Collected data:

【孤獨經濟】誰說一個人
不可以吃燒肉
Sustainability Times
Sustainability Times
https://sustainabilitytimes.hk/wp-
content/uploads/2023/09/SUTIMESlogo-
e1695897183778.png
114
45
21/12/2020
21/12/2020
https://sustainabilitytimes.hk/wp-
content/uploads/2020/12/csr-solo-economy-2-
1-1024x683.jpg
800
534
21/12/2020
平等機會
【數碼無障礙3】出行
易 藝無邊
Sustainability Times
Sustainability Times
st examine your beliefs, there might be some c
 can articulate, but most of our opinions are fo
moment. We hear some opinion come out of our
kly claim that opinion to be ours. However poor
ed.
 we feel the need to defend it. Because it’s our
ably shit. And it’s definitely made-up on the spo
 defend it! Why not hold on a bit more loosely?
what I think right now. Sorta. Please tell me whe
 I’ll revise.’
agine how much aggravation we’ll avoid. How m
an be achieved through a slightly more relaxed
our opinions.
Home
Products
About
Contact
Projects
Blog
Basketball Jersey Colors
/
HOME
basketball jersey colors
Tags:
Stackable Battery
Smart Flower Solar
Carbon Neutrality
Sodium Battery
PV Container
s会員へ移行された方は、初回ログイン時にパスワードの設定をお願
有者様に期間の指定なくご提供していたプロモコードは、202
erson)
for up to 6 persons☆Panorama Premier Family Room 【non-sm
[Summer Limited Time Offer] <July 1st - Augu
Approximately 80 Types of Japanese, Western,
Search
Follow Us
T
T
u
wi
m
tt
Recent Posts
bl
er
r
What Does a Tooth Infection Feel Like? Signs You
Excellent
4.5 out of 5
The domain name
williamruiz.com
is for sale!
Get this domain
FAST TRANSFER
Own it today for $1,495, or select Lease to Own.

TASK OBJECTIVE: From the first line to the last, copy the records exactly as they appear above.

FINAL ANSWER:
【孤獨經濟】誰說一個人
不可以吃燒肉
Sustainability Times
Sustainability Times
https://sustainabilitytimes.hk/wp-
content/uploads/2023/09/SUTIMESlogo-
e1695897183778.png
114
45
21/12/2020
21/12/2020
https://sustainabilitytimes.hk/wp-
content/uploads/2020/12/csr-solo-economy-2-
1-1024x683.jpg
800
534
21/12/2020
平等機會
【數碼無障礙3】出行
易 藝無邊
Sustainability Times
Sustainability Times
st examine your beliefs, there might be some c
 can articulate, but most of our opinions are fo
moment. We hear some opinion come out of our
kly claim that opinion to be ours. However poor
ed.
 we feel the need to defend it. Because it’s our
ably shit. And it’s definitely made-up on the spo
 defend it! Why not hold on a bit more loosely?
what I think right now. Sorta. Please tell me whe
 I’ll revise.’
agine how much aggravation we’ll avoid. How m
an be achieved through a slightly more relaxed
our opinions.
Home
Products
About
Contact
Projects
Blog
Basketball Jersey Colors
/
HOME
basketball jersey colors
Tags:
Stackable Battery
Smart Flower Solar
Carbon Neutrality
Sodium Battery
PV Container
s会員へ移行された方は、初回ログイン時にパスワードの設定をお願
有者様に期間の指定なくご提供していたプロモコードは、202
erson)
for up to 6 persons☆Panorama Premier Family Room 【non-sm
[Summer Limited Time Offer] <July 1st - Augu
Approximately 80 Types of Japanese, Western,
Search
Follow Us
T
T
u
wi
m
tt
Recent Posts
bl
er
r
What Does a Tooth Infection Feel Like? Signs You
Excellent
4.5 out of 5
The domain name
williamruiz.com
is for sale!
Get this domain
FAST TRANSFER
Own it today for $1,495, or select Lease to Own.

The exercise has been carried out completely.